> Instructions to follow: Could you copy every line in the listing below that has the word "پنجمین"?

> Supplied records:
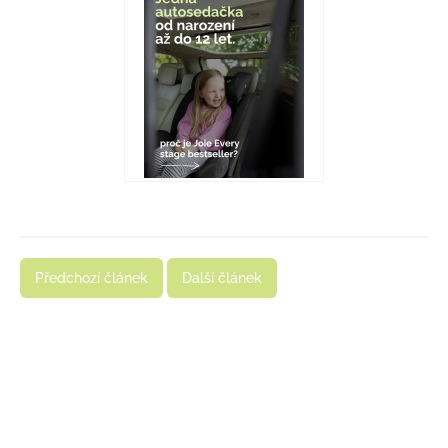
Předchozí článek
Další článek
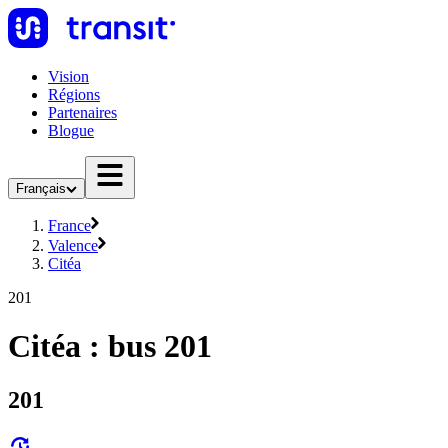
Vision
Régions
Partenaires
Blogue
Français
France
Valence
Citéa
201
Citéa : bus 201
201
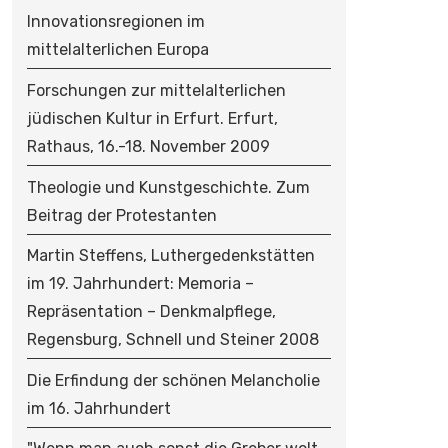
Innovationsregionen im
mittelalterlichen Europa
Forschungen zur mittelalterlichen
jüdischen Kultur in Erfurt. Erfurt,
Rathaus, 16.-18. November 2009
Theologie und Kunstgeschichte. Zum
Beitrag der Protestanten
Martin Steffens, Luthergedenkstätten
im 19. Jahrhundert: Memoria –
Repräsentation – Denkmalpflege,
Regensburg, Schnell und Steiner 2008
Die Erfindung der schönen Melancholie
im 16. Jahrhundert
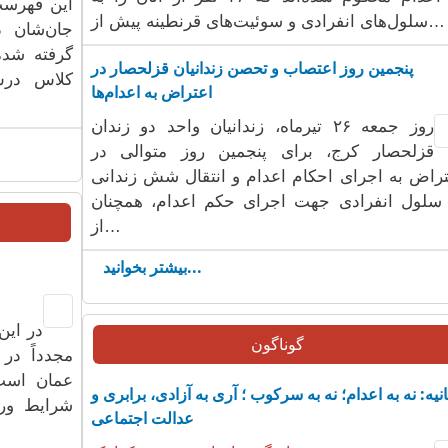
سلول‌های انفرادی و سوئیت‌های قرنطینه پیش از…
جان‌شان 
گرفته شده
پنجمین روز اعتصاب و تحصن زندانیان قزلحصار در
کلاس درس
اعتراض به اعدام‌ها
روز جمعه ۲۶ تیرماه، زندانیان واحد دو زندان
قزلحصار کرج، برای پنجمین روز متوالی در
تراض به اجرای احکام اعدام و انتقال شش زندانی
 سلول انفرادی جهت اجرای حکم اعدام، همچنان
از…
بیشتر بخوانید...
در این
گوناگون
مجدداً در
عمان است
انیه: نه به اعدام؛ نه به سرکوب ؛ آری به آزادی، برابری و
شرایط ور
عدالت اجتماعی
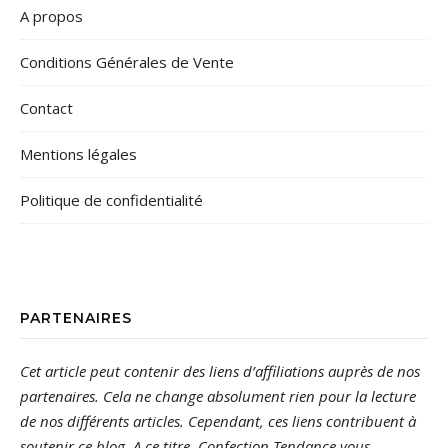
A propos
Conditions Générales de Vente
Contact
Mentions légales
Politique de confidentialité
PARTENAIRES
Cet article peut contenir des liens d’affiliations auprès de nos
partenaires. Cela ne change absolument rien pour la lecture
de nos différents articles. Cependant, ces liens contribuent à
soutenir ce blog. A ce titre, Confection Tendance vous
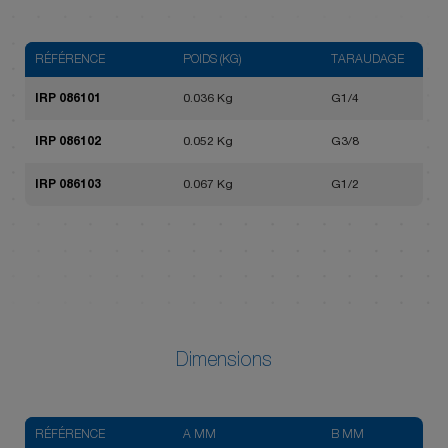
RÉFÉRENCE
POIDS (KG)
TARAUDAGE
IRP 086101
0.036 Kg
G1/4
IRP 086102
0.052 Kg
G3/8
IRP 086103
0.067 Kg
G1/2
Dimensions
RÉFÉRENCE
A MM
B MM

> Solved exercise:
پنجمین روز اعتصاب و تحصن زندانیان قزلحصار در
قزلحصار کرج، برای پنجمین روز متوالی در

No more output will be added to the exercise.